# [What to work on]
Return a faithful copy of all the entries, omitting the images.

───

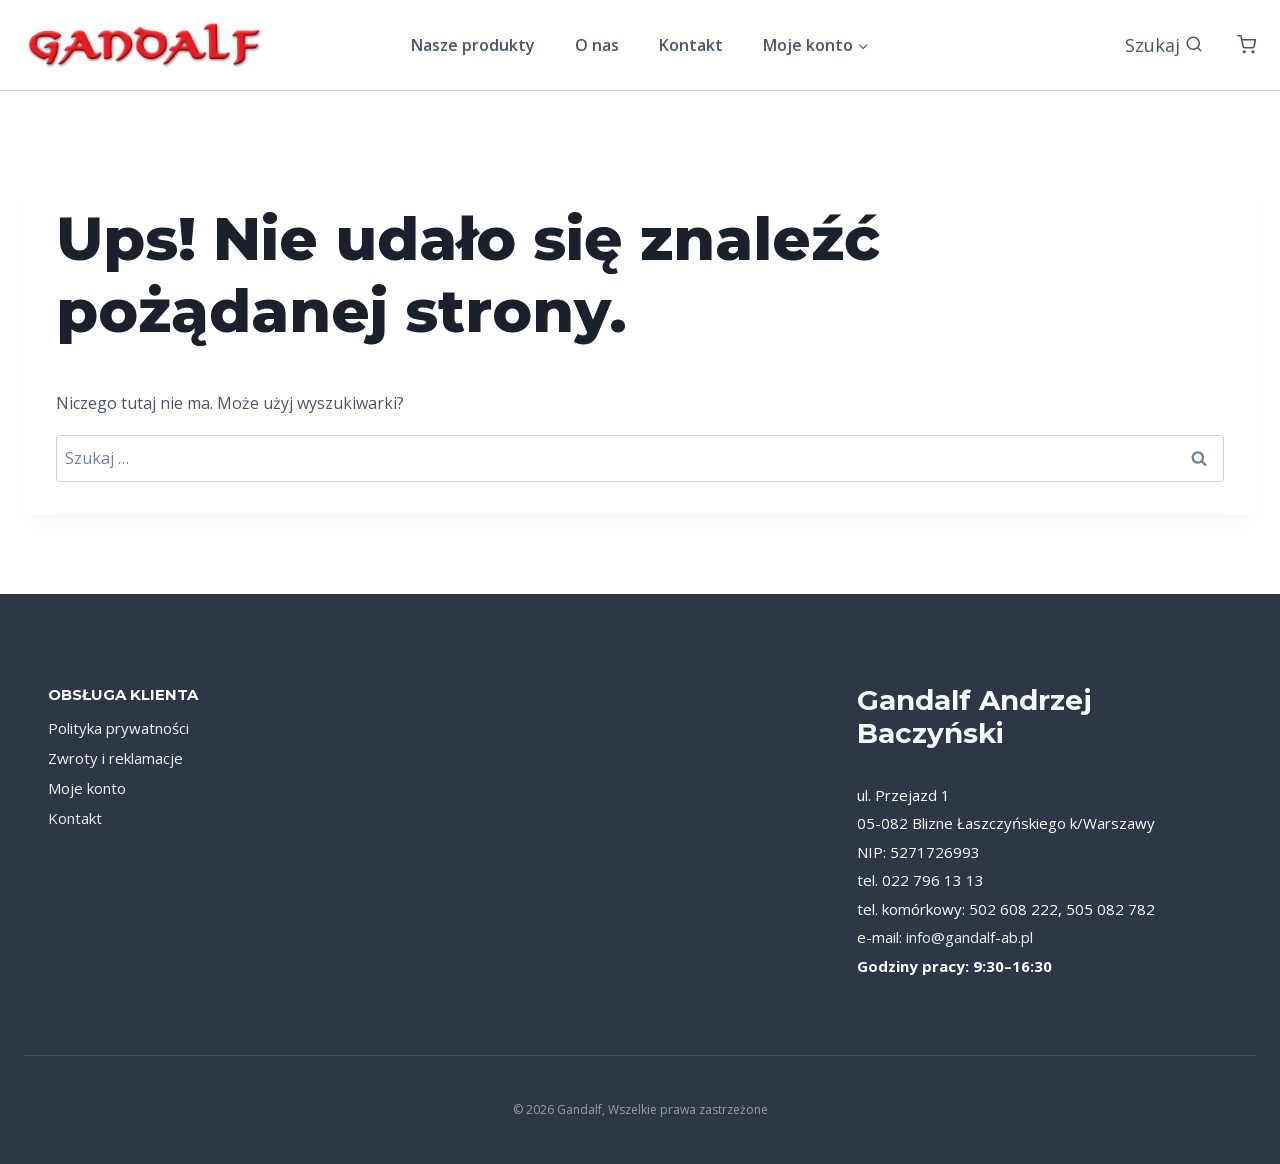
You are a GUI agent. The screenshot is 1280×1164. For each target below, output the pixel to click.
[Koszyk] (1246, 44)
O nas (597, 45)
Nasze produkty (473, 45)
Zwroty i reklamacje (115, 758)
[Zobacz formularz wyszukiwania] (1164, 45)
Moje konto (87, 788)
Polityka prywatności (118, 728)
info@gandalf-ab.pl (969, 937)
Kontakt (691, 45)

───

# [Response to this exercise]
You are a GUI agent. The screenshot is 1280×1164. For each target below, output the pixel to click.
[Koszyk] (1246, 44)
O nas (597, 45)
Nasze produkty (473, 45)
Zwroty i reklamacje (115, 758)
[Zobacz formularz wyszukiwania] (1164, 45)
Moje konto (87, 788)
Polityka prywatności (118, 728)
info@gandalf-ab.pl (969, 937)
Kontakt (691, 45)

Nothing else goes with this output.